Не глядя на Сюэ Сяня — похоже, сохраняя манеру «чего глаза не видят, то не беспокоит», — он сказал ровно:

— Довольно, идём.

Чёрная птица и впрямь притихла. Не роняя ни единого звука, она держалась за плечо Сюаньминя, время от времени испуганно поглядывала на Сюэ Сяня и тут же отворачивала голову, словно внезапно поняла, как обстоят дела. Сюаньминь, видимо, провернул с ней что-то ещё, так что даже когда они вместе с чёрной птицей открыто вошли в деревню, взгляды крестьян не следовали за ними вовсе.

— Где чёрная птица?
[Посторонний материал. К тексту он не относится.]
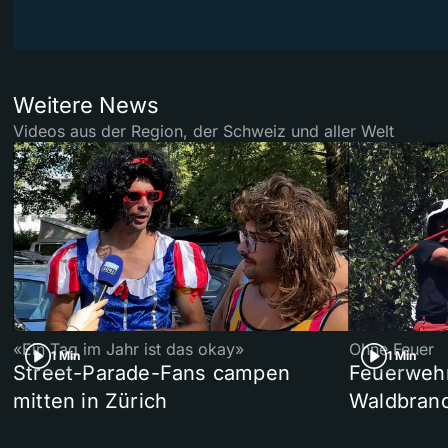
Weitere News
Videos aus der Region, der Schweiz und aller Welt
«Ein Tag im Jahr ist das okay»
Ohne Feuer
1 Min
1 Min
Street-Parade-Fans campen
Feuerwehr 
mitten in Zürich
Waldbrand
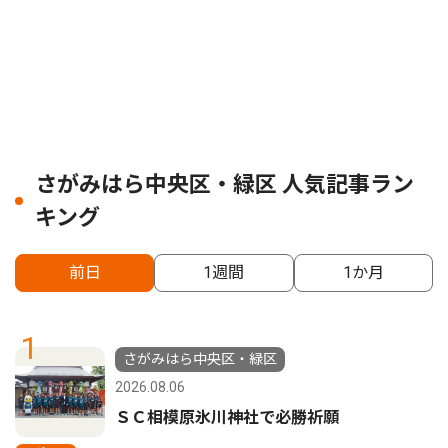
さがみはら中央区・緑区 人気記事ラン
キング
前日
1週間
1か月
1
さがみはら中央区・緑区
2026.08.06
ＳＣ相模原氷川神社で必勝祈願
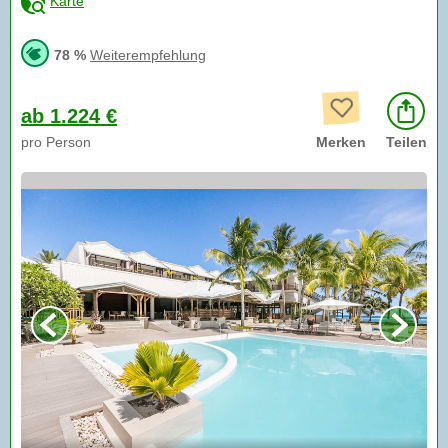
Karte
78 %
Weiterempfehlung
ab 1.224 €
pro Person
Merken
Teilen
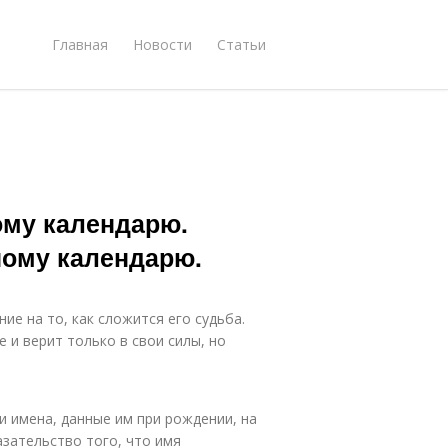
Главная
Новости
Статьи
ому календарю.
ному календарю.
ие на то, как сложится его судьба.
е и верит только в свои силы, но
и имена, данные им при рождении, на
азательство того, что имя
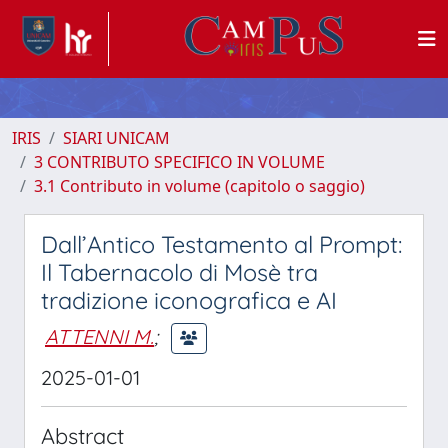
IRIS
SIARI UNICAM
3 CONTRIBUTO SPECIFICO IN VOLUME
3.1 Contributo in volume (capitolo o saggio)
Dall’Antico Testamento al Prompt:
Il Tabernacolo di Mosè tra
tradizione iconografica e AI
ATTENNI M.
;
2025-01-01
Abstract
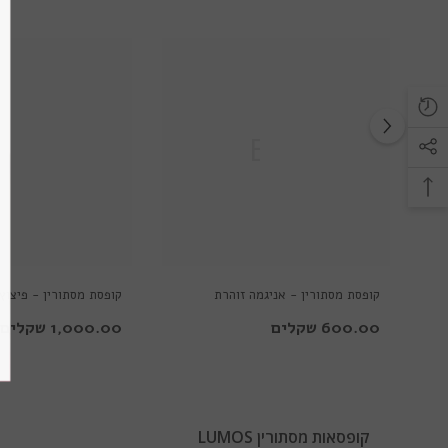
Ella
Ella
קופסת מסתורין - אניגמה זוהרת
קופסת מסתורין - פיצוץ 
600.00 שקלים
1,000.00 שקלים
קופסאות מסתורין LUMOS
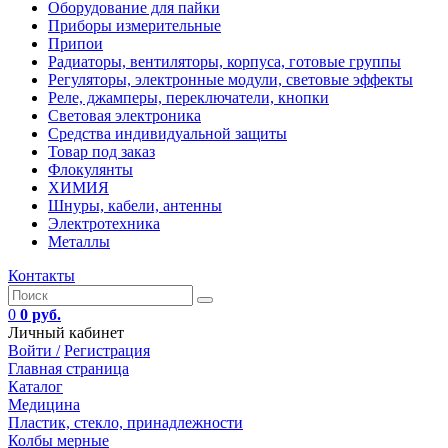
Оборудование для пайки
Приборы измерительные
Припои
Радиаторы, вентиляторы, корпуса, готовые группы
Регуляторы, электронные модули, световые эффекты
Реле, джамперы, переключатели, кнопки
Световая электроника
Средства индивидуальной защиты
Товар под заказ
Флокулянты
ХИМИЯ
Шнуры, кабели, антенны
Электротехника
Металлы
Контакты
0
0 руб.
Личный кабинет
Войти /
Регистрация
Главная страница
Каталог
Медицина
Пластик, стекло, принадлежности
Колбы мерные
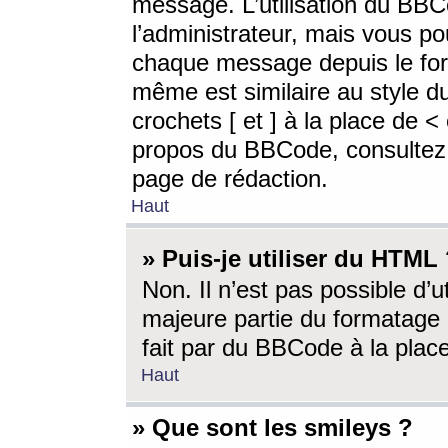
message. L’utilisation du BB
l’administrateur, mais vous p
chaque message depuis le for
même est similaire au style d
crochets [ et ] à la place de <
propos du BBCode, consultez l
page de rédaction.
Haut
» Puis-je utiliser du HTML
Non. Il n’est pas possible d’
majeure partie du formatage 
fait par du BBCode à la place
Haut
» Que sont les smileys ?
Как она исчезла на ровном месте?

— Верно, явно же только что ещё была там…

Гудящая болтовня селян осталась позади, и то, что глупая птица подняла суматоху, обернулось пользой, ведь большинство вставших рано крестьян собралось на въезде в деревню, и в глубине её стало намного тише, вплоть до того, что за весь путь они не увидели и тени человека.

Следуя указаниям раненого воина, они дошли до речной плотины и повернули через простой узкий мост поверх неё.
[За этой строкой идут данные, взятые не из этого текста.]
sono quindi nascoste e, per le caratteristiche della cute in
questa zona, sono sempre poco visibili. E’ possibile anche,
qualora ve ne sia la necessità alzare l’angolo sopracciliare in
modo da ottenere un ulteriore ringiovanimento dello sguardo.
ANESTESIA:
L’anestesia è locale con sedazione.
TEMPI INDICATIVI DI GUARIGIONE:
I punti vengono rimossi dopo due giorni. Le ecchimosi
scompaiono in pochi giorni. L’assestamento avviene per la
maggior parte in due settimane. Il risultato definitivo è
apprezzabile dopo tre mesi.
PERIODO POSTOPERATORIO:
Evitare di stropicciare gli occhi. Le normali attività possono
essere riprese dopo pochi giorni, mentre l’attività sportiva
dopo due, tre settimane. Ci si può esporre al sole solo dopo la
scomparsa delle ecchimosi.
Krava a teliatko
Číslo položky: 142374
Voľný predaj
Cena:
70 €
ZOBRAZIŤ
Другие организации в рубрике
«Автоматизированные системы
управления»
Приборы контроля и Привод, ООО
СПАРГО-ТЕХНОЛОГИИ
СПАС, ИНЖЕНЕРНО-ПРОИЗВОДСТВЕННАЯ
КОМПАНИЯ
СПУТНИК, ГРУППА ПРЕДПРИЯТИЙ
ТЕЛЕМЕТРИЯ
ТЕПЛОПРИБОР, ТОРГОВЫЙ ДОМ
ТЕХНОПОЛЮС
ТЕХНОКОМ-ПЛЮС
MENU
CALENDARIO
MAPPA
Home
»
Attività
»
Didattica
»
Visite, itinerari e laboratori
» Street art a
Едва сделав несколько шагов, они услышали, что под мостом кто-то разговаривает.

Не останавливаясь, Сюэ Сянь взглянул вниз и увидел, как две поднявшиеся спозаранку женщины бок о бок сидят на корточках на каменных ступенях, выступающих из насыпи, и стирают одежду, болтая о повседневных мелочах под плеск воды.

— Ах… Такая жалость, вчера умер старый дядя Ли из западного конца деревни, — женщина, что носила зимнее платье цвета фиников, вздохнула и продолжила: — Говорят, спрятал пеньковую верёвку и повесился у кровати, а перед смертью обеими руками держал красный тёплый халат в цветах.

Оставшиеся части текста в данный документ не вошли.